La leader comunque, raccontano nel giro dei fedelissimi, resta più che tentata dalla corsa, pur senza dare nulla per scontato. Tra chi la spinge a candidarsi, gira questa riflessione, che introduce una sfida nella sfida. Una alla destra, l’altra al «vecchio Pd». Il «brand Elly», con un milione di preferenze in cascina, uscirebbe rafforzato, anche nel caso in cui il Pd galleggiasse intorno al 20%, com’è oggi. Le darebbe più forza nell’affrontare altre tornate difficili. Le comunali a Firenze. Le Regionali in Emilia Romagna, Toscana, Campania e Puglia.

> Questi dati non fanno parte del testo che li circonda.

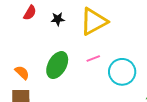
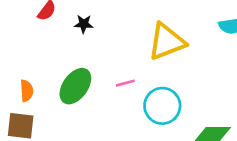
yellow triangle: (94, 21) -> (167, 42), moved
orange semicircle: (22, 73) -> (27, 91), turned 35

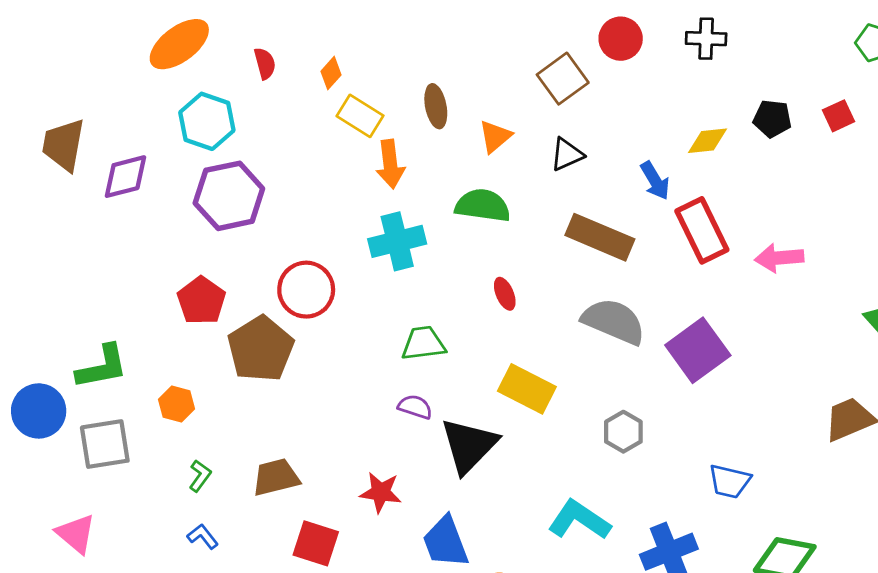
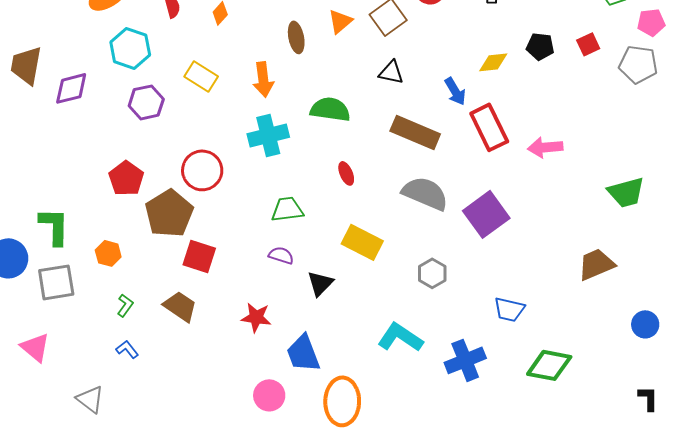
yellow rectangle: (360, 116) -> (201, 76), moved
orange triangle: (495, 137) -> (340, 21), moved
black triangle: (567, 154) -> (391, 72), turned 36
purple hexagon: (229, 196) -> (146, 102), size x0.7
green L-shape: (102, 367) -> (54, 226), turned -78
black triangle: (469, 445) -> (320, 283), size x0.6
brown trapezoid: (276, 477) -> (180, 306), turned 48
red square: (316, 543) -> (199, 256), moved

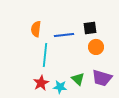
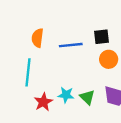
cyan line: (45, 55) -> (28, 72), moved
cyan star: (60, 87) -> (66, 95), moved

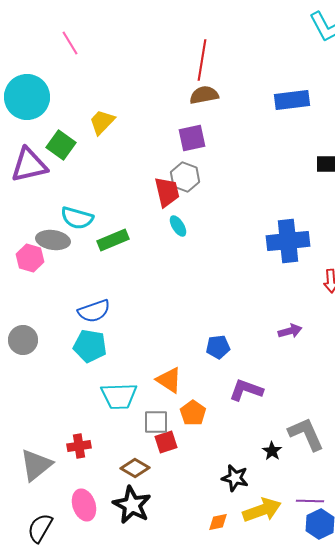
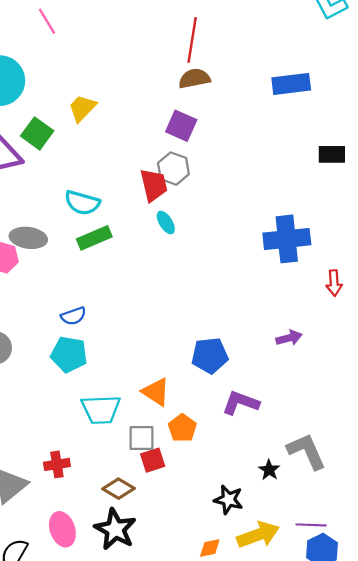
purple square: (192, 138) -> (181, 126), turned 36
cyan semicircle: (77, 218) -> (82, 203), moved
blue semicircle: (94, 311) -> (73, 316), size x0.7
blue pentagon: (218, 347) -> (210, 356), size x1.4

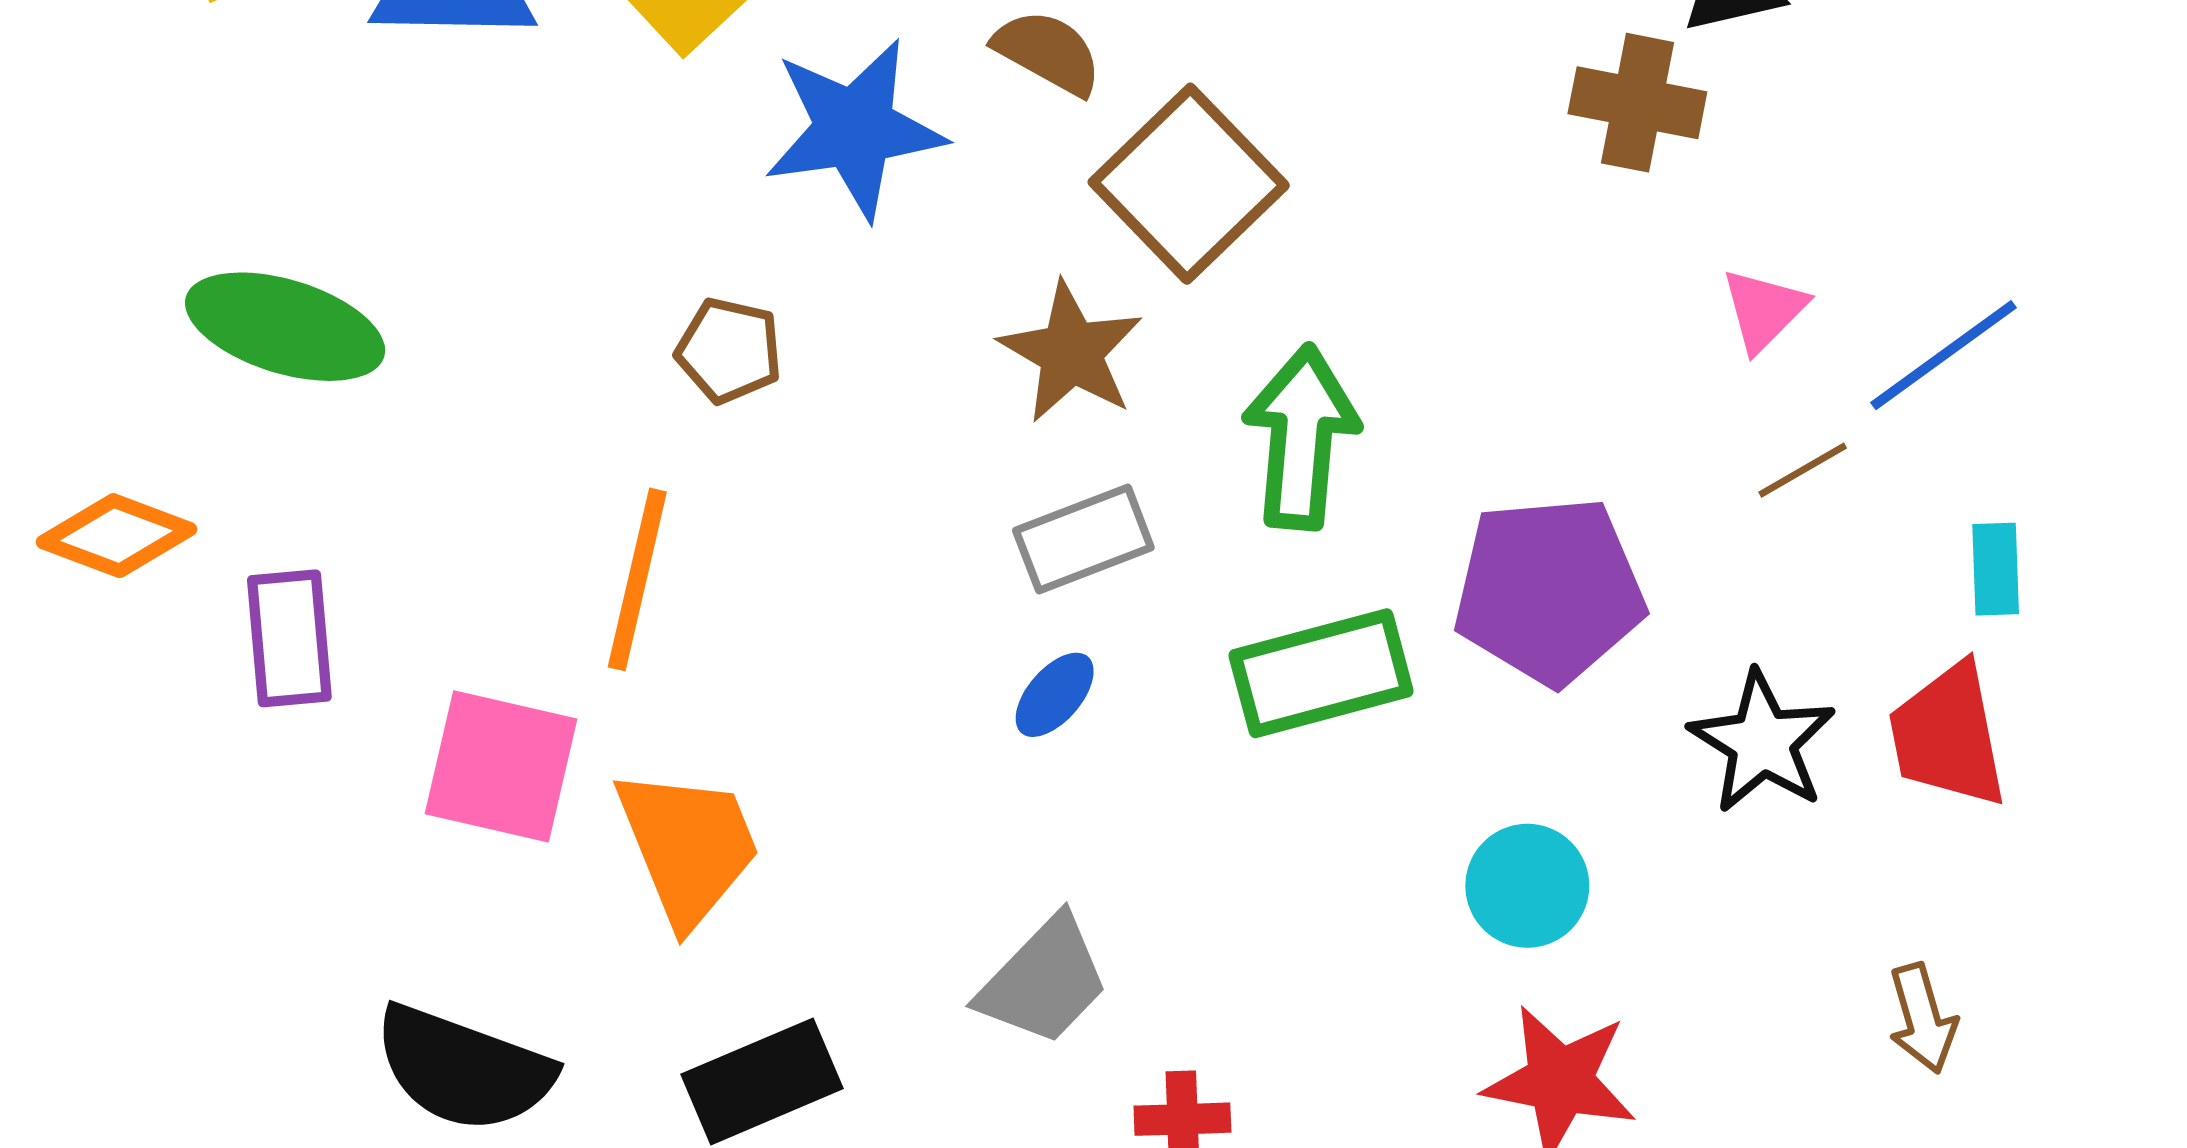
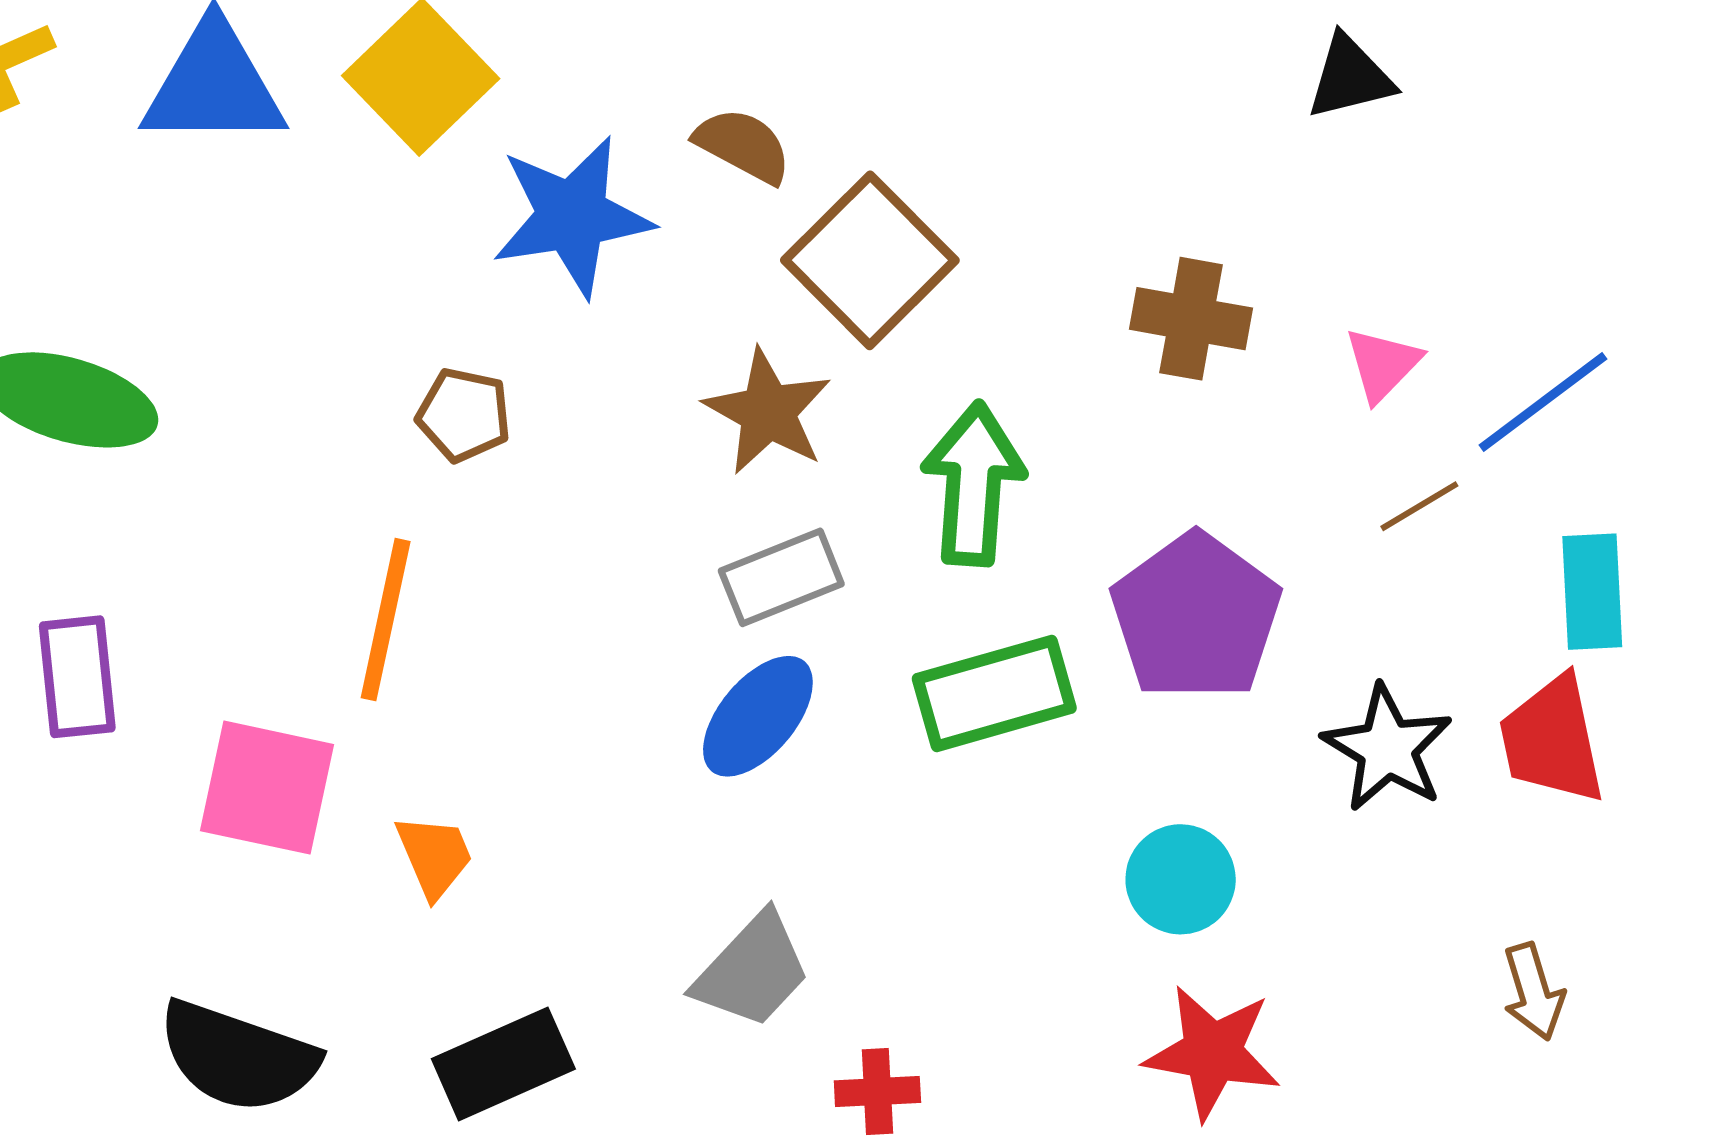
brown cross: (1637, 103) -> (1191, 319), moved
cyan rectangle: (1996, 569) -> (1592, 592), size x1.4
purple pentagon: (1549, 591) -> (1196, 617), turned -30
blue ellipse: (1055, 695) -> (758, 716), size x1.6
orange trapezoid: (688, 846) -> (434, 856), size x0.6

Certo la minoranza interna non rimarrebbe in silenzio, in caso di candidatura di Schlein in tutti e 5 i collegi, col rischio di penalizzare le donne e molte eurodeputate uscenti. Le liste vanno votate in Direzione e lì, preannunciano alcuni big di Energia Popolare a microfoni spenti, l’area di Bonaccini «darebbe battaglia». Lo scenario estremo sarebbe non votare le liste. Il clima è già piuttosto elettrico sulla politica estera, da quando il Pd si è astenuto sulla risoluzione di maggioranza per rinnovare gli aiuti militari a Kiev.

C’è poi l’altro tema, che iniziano a porsi diversi big vicini a Schlein. Cioè se strutturarsi o meno con un’area. Perché le insidie interne sono tante. E molti che si sono avvicinati al Pd in questi mesi «vorrebbero trovare un posto». Ma non è detto che la segretaria assecondi il disegno. Di certo di questo e della corsa all’Ue Schlein non parlerà al “ritiro” dei deputati a Gubbio, il weekend prossimo. All’Hotel dei Cappuccini (costo: circa 6mila euro in tutto) si parlerà di programmi, con una batteria di esperti, dal commissario Ue Nicolas Schmit all’ex ambasciatore Pietro Benassi. Ma se accelerazione sarà, ogni altra data, a partire da quella di Cassino il 27 gennaio, prima tappa del tour per le Europee, potrebbe essere quella buona.